**Work instruction**
When the line containing "Comune di Sestri Levante" appears in the data below, begin copying there and stop only after the line containing "comunicazione di".

Collected data
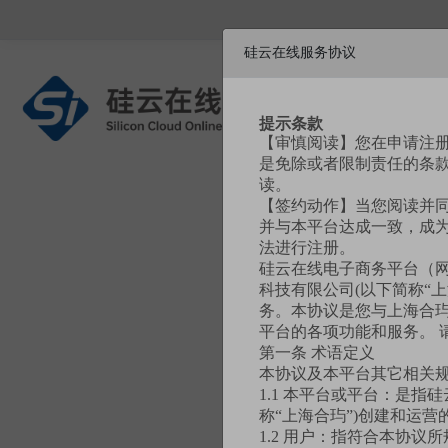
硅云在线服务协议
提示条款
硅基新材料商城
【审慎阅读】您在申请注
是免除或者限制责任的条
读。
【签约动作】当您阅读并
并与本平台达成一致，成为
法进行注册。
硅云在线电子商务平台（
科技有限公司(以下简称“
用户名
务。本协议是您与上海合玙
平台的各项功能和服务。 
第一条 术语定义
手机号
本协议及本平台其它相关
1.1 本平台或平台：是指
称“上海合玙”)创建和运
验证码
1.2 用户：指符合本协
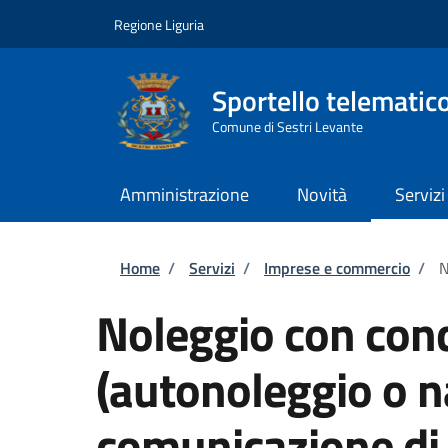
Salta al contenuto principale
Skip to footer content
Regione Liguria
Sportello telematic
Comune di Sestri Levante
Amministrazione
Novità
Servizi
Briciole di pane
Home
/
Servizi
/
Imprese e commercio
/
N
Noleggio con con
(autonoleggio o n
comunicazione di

---

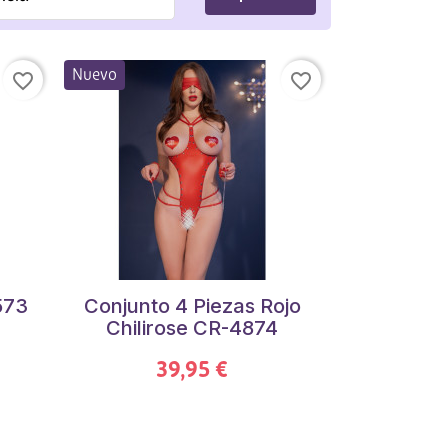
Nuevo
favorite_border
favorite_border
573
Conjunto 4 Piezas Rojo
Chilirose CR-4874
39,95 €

**Expected output**
Comune di Sestri Levante
Amministrazione
Novità
Servizi
Briciole di pane
Home
/
Servizi
/
Imprese e commercio
/
N
Noleggio con con
(autonoleggio o n
comunicazione di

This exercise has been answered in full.